Considerações sobre a dor do parto - Por Elisa Manfrin

Recentemente pari meu filho em casa, um acontecimento intenso, único e lindo que foi bastante documentado em fotos e vídeos. Esses registros foram bastante divulgados por mim e por amigos, de forma que muita gente pôde ter uma boa noção, como espectador, de como foi essa experiência. Várias pessoas se emocionaram, elogiaram, me parabenizaram, e se sentiram incentivadas a ter uma experiência parecida. Muitas outras, no entanto, focaram apenas na dor inerente ao processo de parir. Vieram até mim dizer que não teriam coragem de enfrentar essa dor. Por que a dor do parto parece ser assim tão terrível, que assusta pessoas que nunca a enfrentaram?

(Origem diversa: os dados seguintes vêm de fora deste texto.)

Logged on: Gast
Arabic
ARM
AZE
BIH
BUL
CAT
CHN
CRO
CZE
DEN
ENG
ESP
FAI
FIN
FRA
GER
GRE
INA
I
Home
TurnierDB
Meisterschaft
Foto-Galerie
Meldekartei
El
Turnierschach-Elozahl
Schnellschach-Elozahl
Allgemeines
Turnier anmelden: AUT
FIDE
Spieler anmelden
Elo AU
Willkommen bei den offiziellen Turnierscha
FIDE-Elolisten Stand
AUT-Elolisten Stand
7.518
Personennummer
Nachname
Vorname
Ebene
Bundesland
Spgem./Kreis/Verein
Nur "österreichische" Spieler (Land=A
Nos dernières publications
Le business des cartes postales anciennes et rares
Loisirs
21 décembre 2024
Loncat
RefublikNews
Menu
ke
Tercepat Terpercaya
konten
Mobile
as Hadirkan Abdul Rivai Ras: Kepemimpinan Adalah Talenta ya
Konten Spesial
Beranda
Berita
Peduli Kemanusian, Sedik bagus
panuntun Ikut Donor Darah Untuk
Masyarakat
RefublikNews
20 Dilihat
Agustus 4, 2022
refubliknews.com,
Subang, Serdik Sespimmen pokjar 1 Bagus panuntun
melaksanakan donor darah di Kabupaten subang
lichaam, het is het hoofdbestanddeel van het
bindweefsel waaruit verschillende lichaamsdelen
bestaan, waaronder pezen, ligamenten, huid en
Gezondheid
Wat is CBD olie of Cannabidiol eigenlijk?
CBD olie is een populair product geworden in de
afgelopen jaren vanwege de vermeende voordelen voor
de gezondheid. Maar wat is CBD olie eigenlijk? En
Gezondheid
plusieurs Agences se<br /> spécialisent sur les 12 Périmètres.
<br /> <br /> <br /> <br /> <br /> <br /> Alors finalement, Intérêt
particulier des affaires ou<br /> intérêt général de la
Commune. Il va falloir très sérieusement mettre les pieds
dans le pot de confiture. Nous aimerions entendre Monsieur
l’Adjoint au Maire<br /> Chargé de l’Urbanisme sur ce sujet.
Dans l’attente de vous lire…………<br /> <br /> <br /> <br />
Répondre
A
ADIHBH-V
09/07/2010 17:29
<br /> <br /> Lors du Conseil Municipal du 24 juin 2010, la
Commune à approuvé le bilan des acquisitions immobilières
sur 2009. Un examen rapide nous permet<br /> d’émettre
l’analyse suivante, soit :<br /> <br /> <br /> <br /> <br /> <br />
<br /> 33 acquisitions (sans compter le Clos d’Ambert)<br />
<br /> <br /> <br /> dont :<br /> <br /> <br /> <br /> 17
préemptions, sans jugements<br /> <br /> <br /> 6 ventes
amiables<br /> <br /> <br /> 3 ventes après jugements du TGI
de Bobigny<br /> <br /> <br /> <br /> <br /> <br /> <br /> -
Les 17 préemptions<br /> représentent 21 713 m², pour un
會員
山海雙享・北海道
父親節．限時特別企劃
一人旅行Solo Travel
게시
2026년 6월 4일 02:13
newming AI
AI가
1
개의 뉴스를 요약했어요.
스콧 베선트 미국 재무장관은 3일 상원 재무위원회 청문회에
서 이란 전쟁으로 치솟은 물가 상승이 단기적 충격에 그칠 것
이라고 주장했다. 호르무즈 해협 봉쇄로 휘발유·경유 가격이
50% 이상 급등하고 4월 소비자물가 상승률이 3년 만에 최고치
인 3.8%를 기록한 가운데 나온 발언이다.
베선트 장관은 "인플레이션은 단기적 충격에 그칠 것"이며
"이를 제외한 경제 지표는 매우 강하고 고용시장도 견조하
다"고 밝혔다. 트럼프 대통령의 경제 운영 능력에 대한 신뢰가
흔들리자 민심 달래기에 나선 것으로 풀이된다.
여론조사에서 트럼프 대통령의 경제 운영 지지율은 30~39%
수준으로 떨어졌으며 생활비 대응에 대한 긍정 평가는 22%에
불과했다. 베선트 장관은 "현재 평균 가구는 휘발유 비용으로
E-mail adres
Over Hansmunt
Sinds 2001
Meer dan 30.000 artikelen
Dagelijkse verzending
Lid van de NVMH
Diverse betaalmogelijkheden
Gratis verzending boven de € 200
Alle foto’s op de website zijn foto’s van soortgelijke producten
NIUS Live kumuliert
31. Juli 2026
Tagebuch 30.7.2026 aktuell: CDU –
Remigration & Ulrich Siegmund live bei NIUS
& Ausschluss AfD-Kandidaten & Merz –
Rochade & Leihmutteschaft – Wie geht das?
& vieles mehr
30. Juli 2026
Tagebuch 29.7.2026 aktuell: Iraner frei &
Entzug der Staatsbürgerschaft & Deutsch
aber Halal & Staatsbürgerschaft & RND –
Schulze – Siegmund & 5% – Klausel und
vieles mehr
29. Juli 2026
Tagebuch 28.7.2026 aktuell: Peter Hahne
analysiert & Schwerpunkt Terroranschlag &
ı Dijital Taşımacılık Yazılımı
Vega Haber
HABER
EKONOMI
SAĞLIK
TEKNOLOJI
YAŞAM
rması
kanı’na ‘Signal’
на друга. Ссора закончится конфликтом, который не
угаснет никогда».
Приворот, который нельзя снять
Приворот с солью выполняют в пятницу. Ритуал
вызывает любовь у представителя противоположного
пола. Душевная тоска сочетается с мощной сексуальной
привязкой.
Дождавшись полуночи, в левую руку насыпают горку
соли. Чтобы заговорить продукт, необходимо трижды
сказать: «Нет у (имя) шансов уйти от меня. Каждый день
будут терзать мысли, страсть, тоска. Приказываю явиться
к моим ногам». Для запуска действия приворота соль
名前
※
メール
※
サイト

Tendo passado por essa experiência há pouco tempo, posso contar algumas coisas sobre ela, do meu ponto de vista, que pode não ser verdade para outras mulheres. A dor existiu. Foi forte. Pensei que seria insuportável. Pensei em desistir. Até que entendi seu significado. A dor foi um portal, que separou a minha vida em antes e depois da chegada do meu bebê. Um bebê na minha barriga, por mais que se mexesse, por mais que pudesse ser visto nos exames de ultrassom, era algo abstrato. No trabalho de parto, à medida em que a dor foi se intensificando, esse bebê foi ficando concreto. Mas, mesmo concreto, ele ainda era parte de mim, uma parte que queria se soltar, e que eu não deixava? e quanto mais eu não deixava, mais doía. Quanto mais eu demorei a entender que aquele era um momento de transição, que eu precisava abandonar a minha realidade como ?não mãe?, e permitir que a mãe nascesse junto com o bebê, mais a dor cresceu. Então eu entendi que eu estava nesse portal, e que ninguém mais poderia atravessá-lo por mim. A dor significou a ruptura. Significou abandonar tudo o que eu conhecia da vida e aceitar aprender e construir tudo novamente. Significou me abrir para uma nova vida, que nascia de mim, mas que precisava existir por si só. Decidi fazer a travessia, e a partir desse momento a lembrança da dor foi sumindo, o bebê na minha barriga foi se tornando o meu bebê, meu ser amado. Concreto. Real. Presente.
E a dor? Sumiu. Virou prazer. Prazer físico (sim!) e emocional. Prazer de acompanhar a cada dia o crescimento do meu filho, a sua entrega e confiança totais a mim. Dor pra mim, hoje, é segurar meu filho nos braços chorando, sem poder fazer nada para acalmá-lo. Dor é pensar que se algo acontecer a mim, faltará alimento, colo e carinho de mãe a ele. E nesses quase dois meses como mãe, sei que ainda não tenho nem noção de todas as dores que uma mãe pode enfrentar durante o crescimento de seu filho. Perto delas, a dor do parto não é nada.

(Texto escrito por Elisa Manfrin, mãe e doula, em 15/05/2013, após o nascimento do seu primeiro filho. Já foi publicado em outras fontes, como no Guia do Bebê.)